The Man Who Didn't Fly
- First edition (UK)
- Author: Margot Bennett
- Cover artist: Val Biro
- Language: English
- Genre: Thriller
- Published: 1955
- Publisher: Eyre & Spottiswoode
- Publication place: United Kingdom
- Media type: Print
- Pages: 190
- ISBN: 074 5186246

= The Man Who Didn't Fly =

1955 novel

The Man Who Didn't Fly is a detective novel by the Scottish author Margot Bennett. It was published originally in 1955. It was shortlisted for the Gold Dagger award for crime-writing that year.

==Premise==
A private plane crashes, killing the pilot and all of its passengers.

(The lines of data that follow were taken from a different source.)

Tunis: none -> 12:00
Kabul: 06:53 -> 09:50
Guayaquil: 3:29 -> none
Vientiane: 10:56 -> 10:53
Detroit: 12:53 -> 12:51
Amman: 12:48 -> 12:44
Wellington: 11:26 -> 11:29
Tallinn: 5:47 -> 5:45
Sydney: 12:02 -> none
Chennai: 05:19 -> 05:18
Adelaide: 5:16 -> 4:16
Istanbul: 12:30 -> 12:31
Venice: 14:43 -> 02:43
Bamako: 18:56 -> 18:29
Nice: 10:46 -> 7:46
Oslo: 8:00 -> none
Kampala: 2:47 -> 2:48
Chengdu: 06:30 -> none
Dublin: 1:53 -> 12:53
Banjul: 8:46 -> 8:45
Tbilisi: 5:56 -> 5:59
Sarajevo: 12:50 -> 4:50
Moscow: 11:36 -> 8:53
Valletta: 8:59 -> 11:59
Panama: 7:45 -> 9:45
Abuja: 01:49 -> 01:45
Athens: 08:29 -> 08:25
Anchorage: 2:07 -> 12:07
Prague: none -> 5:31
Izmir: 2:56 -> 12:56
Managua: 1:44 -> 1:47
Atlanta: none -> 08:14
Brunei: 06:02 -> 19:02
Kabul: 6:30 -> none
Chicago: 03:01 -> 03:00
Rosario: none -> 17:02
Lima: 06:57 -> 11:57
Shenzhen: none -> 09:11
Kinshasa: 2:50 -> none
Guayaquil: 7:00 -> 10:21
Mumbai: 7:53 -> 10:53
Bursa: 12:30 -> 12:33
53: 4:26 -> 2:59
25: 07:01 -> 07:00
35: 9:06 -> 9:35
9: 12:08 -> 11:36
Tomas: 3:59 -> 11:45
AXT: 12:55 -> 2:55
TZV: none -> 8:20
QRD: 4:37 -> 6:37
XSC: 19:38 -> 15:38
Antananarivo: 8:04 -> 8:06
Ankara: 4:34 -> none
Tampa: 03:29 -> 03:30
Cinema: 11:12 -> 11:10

Yet, whilst investigating, the police discover that four passengers should have been on the plane but only three boarded. Which of the four men who had booked on the flight didn't fly, and what has happened to him?

==TV Adaptation==
Writer Jerome Coopersmith adapted the novel as an hour-long Kraft Theatre episode in 1958. The episode (whose principal cast included Jonathan Harris, a young William Shatner, and future director Paul Mazursky) aired at 9pm on Wednesday 16 July.

==Availability==
The novel was reissued in 2020 (ISBN 0712353410).